Records from a collection
-=-=-=-=-

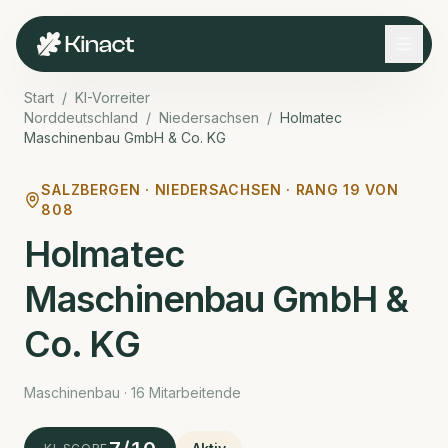
Start
/
KI-Vorreiter
Norddeutschland
/
Niedersachsen
/
Holmatec
Maschinenbau GmbH & Co. KG
SALZBERGEN ·
NIEDERSACHSEN · RANG
19
VON
808
Holmatec
Maschinenbau GmbH &
Co. KG
Maschinenbau · 16 Mitarbeitende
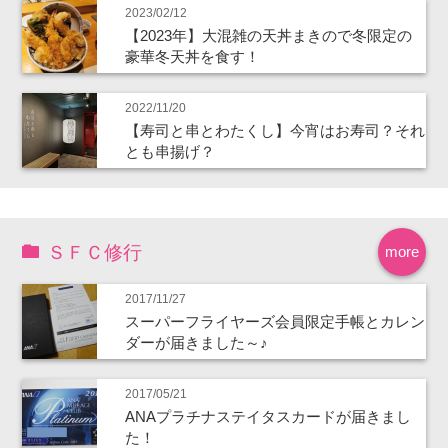
2023/02/12
【2023年】大混雑の天丼まきので冬限定の
豪華冬天丼を食す！
2022/11/20
【寿司と串とわたくし】今宵はお寿司？それ
とも串揚げ？
ＳＦＣ修行
more
2017/11/27
スーパーフライヤーズ会員限定手帳とカレン
ダーが届きました～♪
2017/05/21
ANAプラチナステイタスカードが届きまし
た！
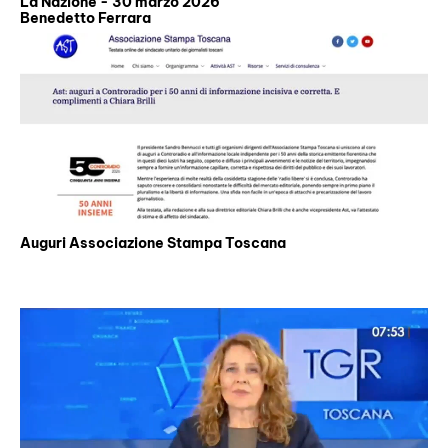
La Nazione - 30 marzo 2026
Benedetto Ferrara
Auguri Associazione Stampa Toscana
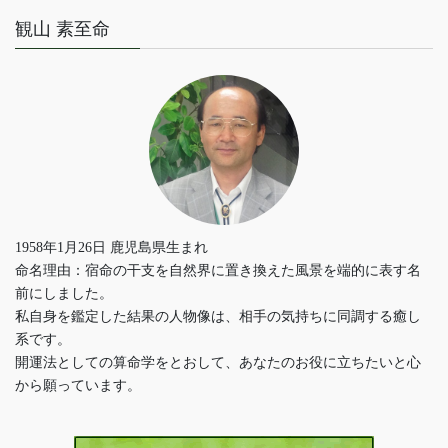
観山 素至命
1958年1月26日 鹿児島県生まれ
命名理由：宿命の干支を自然界に置き換えた風景を端的に表す名
前にしました。
私自身を鑑定した結果の人物像は、相手の気持ちに同調する癒し
系です。
開運法としての算命学をとおして、あなたのお役に立ちたいと心
から願っています。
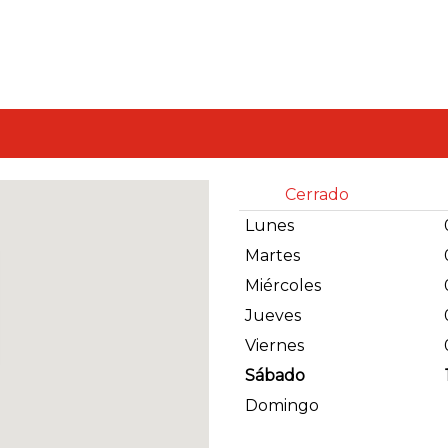
Cerrado
Lunes
Martes
Miércoles
Jueves
Viernes
Sábado
Domingo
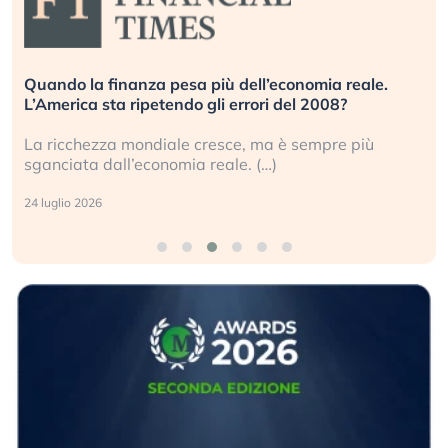
Quando la finanza pesa più dell’economia reale.
L’America sta ripetendo gli errori del 2008?
La ricchezza mondiale cresce, ma è sempre più
sganciata dall’economia reale. (…)
24 luglio 2026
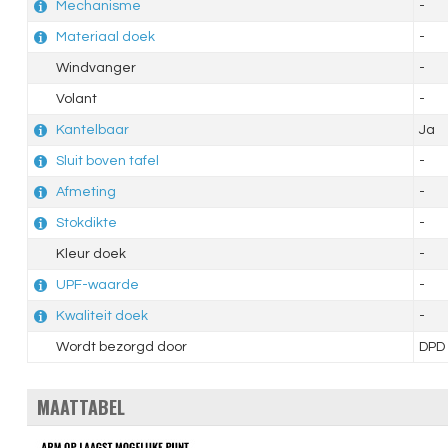
Mechanisme
-
Materiaal doek
-
Windvanger
-
Volant
-
Kantelbaar
Ja
Sluit boven tafel
-
Afmeting
-
Stokdikte
-
Kleur doek
-
UPF-waarde
-
Kwaliteit doek
-
Wordt bezorgd door
DPD
MAATTABEL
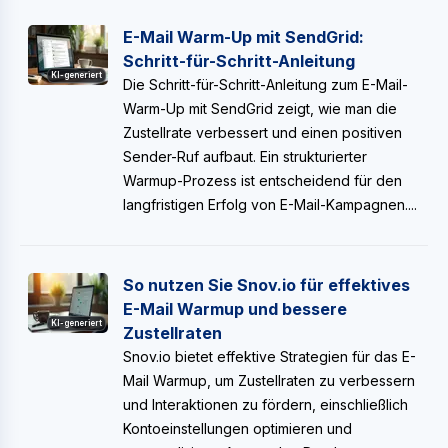
E-Mail Warm-Up mit SendGrid:
Schritt-für-Schritt-Anleitung
KI-generiert
Die Schritt-für-Schritt-Anleitung zum E-Mail-
Warm-Up mit SendGrid zeigt, wie man die
Zustellrate verbessert und einen positiven
Sender-Ruf aufbaut. Ein strukturierter
Warmup-Prozess ist entscheidend für den
langfristigen Erfolg von E-Mail-Kampagnen....
So nutzen Sie Snov.io für effektives
E-Mail Warmup und bessere
KI-generiert
Zustellraten
Snov.io bietet effektive Strategien für das E-
Mail Warmup, um Zustellraten zu verbessern
und Interaktionen zu fördern, einschließlich
Kontoeinstellungen optimieren und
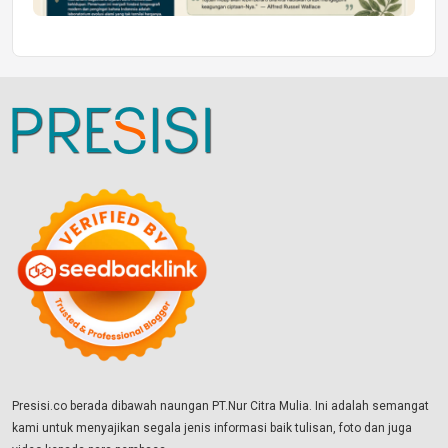
Presisi.co berada dibawah naungan PT.Nur Citra Mulia. Ini adalah semangat
kami untuk menyajikan segala jenis informasi baik tulisan, foto dan juga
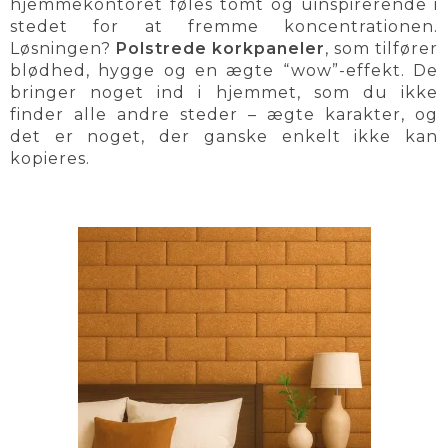
hjemmekontoret føles tomt og uinspirerende i
stedet for at fremme koncentrationen.
Løsningen?
Polstrede korkpaneler
, som tilfører
blødhed, hygge og en ægte “wow”-effekt. De
bringer noget ind i hjemmet, som du ikke
finder alle andre steder – ægte karakter, og
det er noget, der ganske enkelt ikke kan
kopieres.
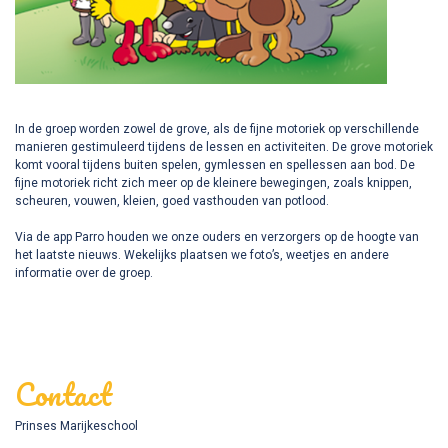
In de groep worden zowel de grove, als de fijne motoriek op verschillende
manieren gestimuleerd tijdens de lessen en activiteiten. De grove motoriek
komt vooral tijdens buiten spelen, gymlessen en spellessen aan bod. De
fijne motoriek richt zich meer op de kleinere bewegingen, zoals knippen,
scheuren, vouwen, kleien, goed vasthouden van potlood.
Via de app Parro houden we onze ouders en verzorgers op de hoogte van
het laatste nieuws. Wekelijks plaatsen we foto’s, weetjes en andere
informatie over de groep.
Contact
Prinses Marijkeschool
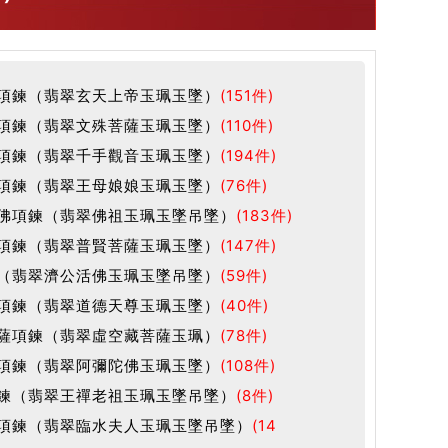
項鍊（翡翠玄天上帝玉珮玉墜）
(151件)
項鍊（翡翠文殊菩薩玉珮玉墜）
(110件)
項鍊（翡翠千手觀音玉珮玉墜）
(194件)
項鍊（翡翠王母娘娘玉珮玉墜）
(76件)
佛項鍊（翡翠佛祖玉珮玉墜吊墜）
(183件)
項鍊（翡翠普賢菩薩玉珮玉墜）
(147件)
（翡翠濟公活佛玉珮玉墜吊墜）
(59件)
項鍊（翡翠道德天尊玉珮玉墜）
(40件)
薩項鍊（翡翠虛空藏菩薩玉珮）
(78件)
項鍊（翡翠阿彌陀佛玉珮玉墜）
(108件)
鍊（翡翠王禪老祖玉珮玉墜吊墜）
(8件)
項鍊（翡翠臨水夫人玉珮玉墜吊墜）
(14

-=-=-=-=-

**What is expected**
Go through the lines above and copy any that contain "SendGrid".

**Result of this task**
E-Mail Warm-Up mit SendGrid:
Warm-Up mit SendGrid zeigt, wie man die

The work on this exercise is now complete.